**TRY IT:** Look through the data below. Show each line where the string "pureté" occurs.
──────── EXERCISE MATERIALS
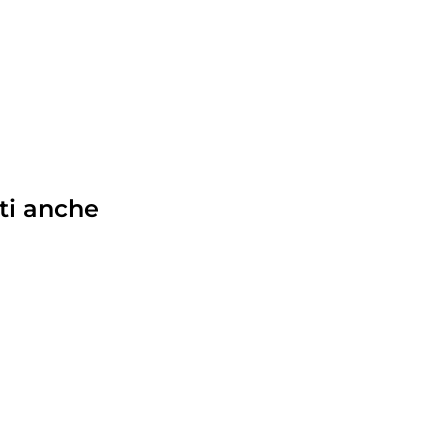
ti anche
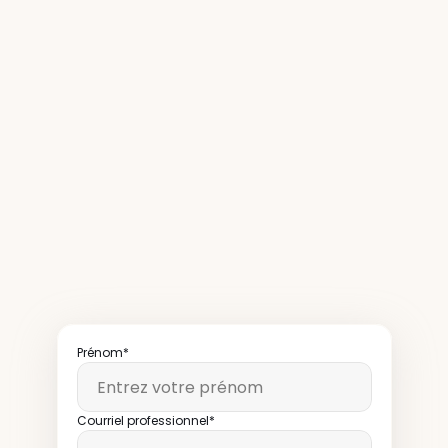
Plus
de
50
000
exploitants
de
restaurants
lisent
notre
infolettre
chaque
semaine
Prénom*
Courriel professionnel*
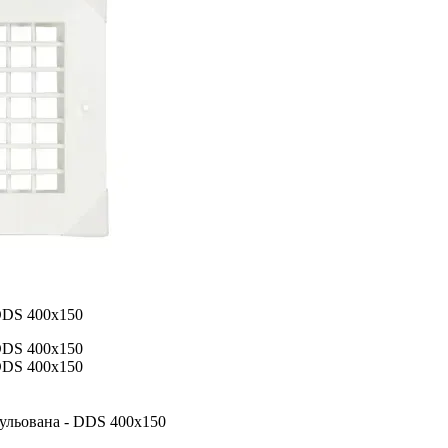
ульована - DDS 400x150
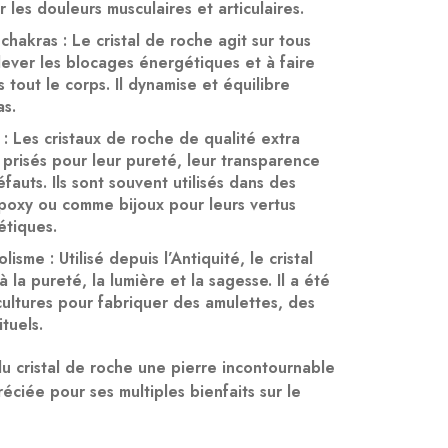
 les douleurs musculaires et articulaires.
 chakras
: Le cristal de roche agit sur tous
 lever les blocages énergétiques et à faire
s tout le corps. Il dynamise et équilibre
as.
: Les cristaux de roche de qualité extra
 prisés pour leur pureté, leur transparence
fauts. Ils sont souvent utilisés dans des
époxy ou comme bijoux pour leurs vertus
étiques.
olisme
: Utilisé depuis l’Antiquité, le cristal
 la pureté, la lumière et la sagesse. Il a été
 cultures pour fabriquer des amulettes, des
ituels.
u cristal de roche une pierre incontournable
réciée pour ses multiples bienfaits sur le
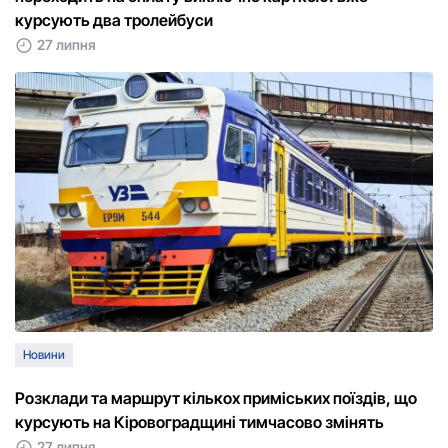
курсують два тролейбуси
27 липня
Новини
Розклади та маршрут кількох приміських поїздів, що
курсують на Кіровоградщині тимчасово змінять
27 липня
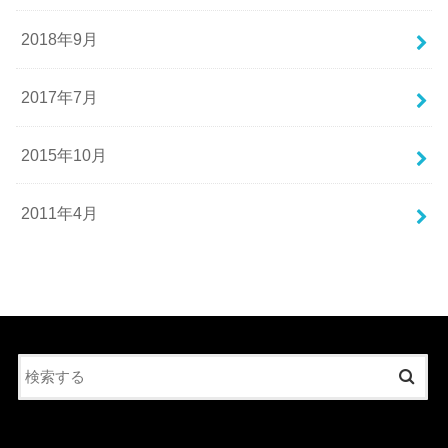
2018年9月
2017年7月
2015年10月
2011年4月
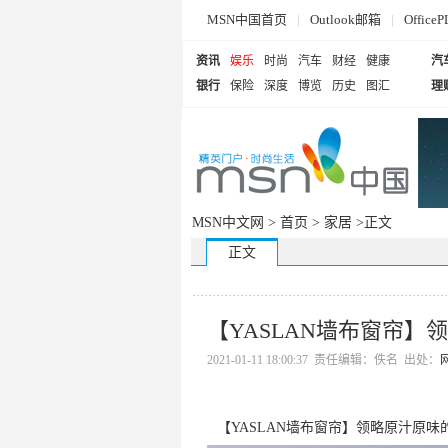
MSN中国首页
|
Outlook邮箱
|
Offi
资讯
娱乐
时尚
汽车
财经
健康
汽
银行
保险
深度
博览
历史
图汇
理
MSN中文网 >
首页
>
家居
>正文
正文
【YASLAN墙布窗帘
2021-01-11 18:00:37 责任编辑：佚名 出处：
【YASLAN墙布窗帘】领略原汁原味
────────────────
**WORKED SOLUTION:**
 prisés pour leur pureté, leur transparence
 la pureté, la lumière et la sagesse. Il a été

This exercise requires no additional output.